Credit:  By DIANE BRONCACCIO, Recorder staff | The Recorder | www.recorder.com 12 July 2012 ~~

Components for the 19 wind turbines of the Hoosac Wind Project have started arriving this week, and motorists on Route 2, west of Greenfield, may occasionally see the mammoth trucks carrying the 125foot-long rotor blades to Monroe and Florida.

The first of the delivery trucks arrived Tuesday, and trucks with key components of the windmills will be on the roads Tuesdays through Thursdays for the next six to eight weeks, said Iberdrola Renewables Inc. spokesman Paul Copelman.

“The delivery of components for three turbines per week is planned,” he said. “That includes one truck for each of the three rotor blades, one truck for each tower, one truck for the nacelle (which houses the gearbox and electricity generator) and one truck for each hub, which is the nose cone for the rotor.”

“I know the blades are coming on Route 2, from Texas,” he said.

He said the eight trucks for each turbine are “the most visible part” of the transport, although other equipment will be arriving on more conventionally sized trucks.

The nacelles are to come from New York and the hubs are coming from the state of Florida. He said all those components are manufactured in the U.S. by General Electric.

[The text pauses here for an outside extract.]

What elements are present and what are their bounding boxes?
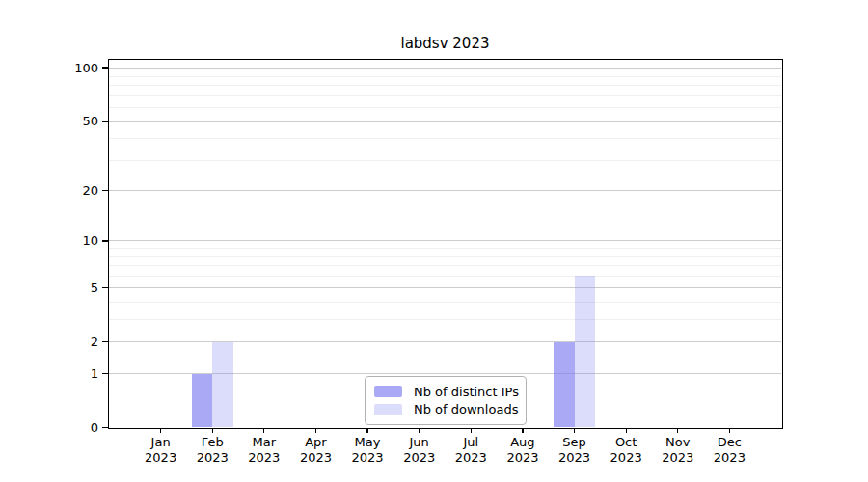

When completed, the Hoosac Wind Project will have nine 1.5-megawatt turbines on Crum Hill in Monroe and 10 turbines installed on Bakke Mountain in Florida. It is expected to cost around $90 million and to produce enough energy to power 9,500 homes.

The project was first proposed in 2003, but construction was held up by several legal battles over the past eight years.

The turbines will be about 340 feet high, from the base of the turbine to the highest point of the rotors, which are 250 feet in diameter.

The Hoosac Wind Project is owned by, and will be operated by, Iberdrola Renewables.

Source:  By DIANE BRONCACCIO, Recorder staff | The Recorder | www.recorder.com 12 July 2012

This article is the work of the source indicated. Any opinions expressed in it are not necessarily those of National Wind Watch.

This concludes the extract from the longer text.